The differences between socioeconomic classes that Mr. Heckman reported were evident as early as age three. And the deficits were not only present in cognitive abilities, but also the so-called soft skills, which I have been an advocate for teaching, including "motivation, sociability (the ability to work with and cooperate with others), attention, self regulation, self esteem, and the ability to defer gratification and the like." As Kevin Drum, the writer of the Mother Jones article, notes, early intervention programs "produce children who learn better, develop critical life skills, have fewer problems in childhood and adolescence, commit fewer crimes, earn more money, and just generally live happier, stabler, more productive lives."

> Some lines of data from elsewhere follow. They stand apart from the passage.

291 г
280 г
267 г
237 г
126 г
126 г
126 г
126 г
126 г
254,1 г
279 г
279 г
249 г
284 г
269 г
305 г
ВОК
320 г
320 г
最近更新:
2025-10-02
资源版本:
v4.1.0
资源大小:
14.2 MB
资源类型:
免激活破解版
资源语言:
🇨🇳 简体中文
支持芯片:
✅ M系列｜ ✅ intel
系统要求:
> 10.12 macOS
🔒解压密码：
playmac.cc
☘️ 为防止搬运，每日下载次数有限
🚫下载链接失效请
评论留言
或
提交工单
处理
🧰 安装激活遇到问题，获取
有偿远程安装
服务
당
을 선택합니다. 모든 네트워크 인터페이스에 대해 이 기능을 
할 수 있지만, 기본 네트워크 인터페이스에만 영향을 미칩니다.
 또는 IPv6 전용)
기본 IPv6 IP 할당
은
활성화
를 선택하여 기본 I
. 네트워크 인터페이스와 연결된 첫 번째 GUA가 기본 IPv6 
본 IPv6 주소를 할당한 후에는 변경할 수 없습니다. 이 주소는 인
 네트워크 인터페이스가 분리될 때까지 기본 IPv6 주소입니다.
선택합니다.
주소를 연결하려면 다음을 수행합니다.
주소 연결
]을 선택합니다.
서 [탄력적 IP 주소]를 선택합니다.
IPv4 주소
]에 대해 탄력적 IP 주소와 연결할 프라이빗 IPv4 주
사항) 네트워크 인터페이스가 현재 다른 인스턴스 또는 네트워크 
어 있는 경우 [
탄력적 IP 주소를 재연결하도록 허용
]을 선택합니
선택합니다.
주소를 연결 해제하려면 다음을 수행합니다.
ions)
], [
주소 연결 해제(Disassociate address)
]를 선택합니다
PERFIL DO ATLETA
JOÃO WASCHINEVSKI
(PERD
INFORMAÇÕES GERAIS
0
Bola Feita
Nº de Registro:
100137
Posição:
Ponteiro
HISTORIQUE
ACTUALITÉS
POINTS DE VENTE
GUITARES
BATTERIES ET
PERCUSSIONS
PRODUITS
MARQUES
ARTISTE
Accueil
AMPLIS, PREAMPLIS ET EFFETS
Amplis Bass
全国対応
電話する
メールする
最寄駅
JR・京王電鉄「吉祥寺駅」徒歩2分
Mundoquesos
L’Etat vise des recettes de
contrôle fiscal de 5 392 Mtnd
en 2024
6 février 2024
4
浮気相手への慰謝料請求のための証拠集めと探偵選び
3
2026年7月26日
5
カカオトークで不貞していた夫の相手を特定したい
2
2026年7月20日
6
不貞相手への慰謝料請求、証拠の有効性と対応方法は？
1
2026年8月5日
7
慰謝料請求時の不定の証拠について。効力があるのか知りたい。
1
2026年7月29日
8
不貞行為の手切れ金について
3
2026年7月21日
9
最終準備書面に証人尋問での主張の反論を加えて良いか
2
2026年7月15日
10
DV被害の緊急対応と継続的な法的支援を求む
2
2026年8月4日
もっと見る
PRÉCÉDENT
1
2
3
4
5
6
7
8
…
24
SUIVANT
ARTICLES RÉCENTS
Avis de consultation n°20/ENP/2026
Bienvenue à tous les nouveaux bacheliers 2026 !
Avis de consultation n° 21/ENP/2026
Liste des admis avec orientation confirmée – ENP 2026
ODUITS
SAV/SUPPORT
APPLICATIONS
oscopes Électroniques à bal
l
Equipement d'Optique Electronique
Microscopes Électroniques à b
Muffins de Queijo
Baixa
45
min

And Mr. Heckman speaks directly to what I have argued should be patently obvious, "Our current policies to reduce achievement gaps ignore these simple truths. America currently places too much emphasis on improving what goes on in schools compared to improving what goes on in families."
At this moment, the U.S. Department of Education's so-called Race to the Top (don't even get me started on that boondoggle!) is spending over $4 billion to reform our public schools (or should I say attempt to reform them). And how much is budgeted for early childhood education? Only $350 million, a mere drop in the bucket in comparison.
America has always been better at throwing money at problems once they arise (think building more prisons vs. reducing the causes of crime) than trying to prevent the problems before they become, well, problems. The difficulty with prevention is that you never really see the problem, so you can't be sure that there is a problem or that it is being prevented. Plus, the time between prevention and the reduction or absence of a problem is too great to make the connection for politicians who are more concerned with short-term electoral success than long-term social solutions.
In contrast, the connection between an existing problem and a proposed solution is clear, giving politicians the opportunity score points with their constituents for supporting legislation that sure looks good on paper, but will not prove their value until long after they leave office. Of course, the fact that these "solutions du jour" rarely ever actually work is beside the point for our oh-so-concerned representatives.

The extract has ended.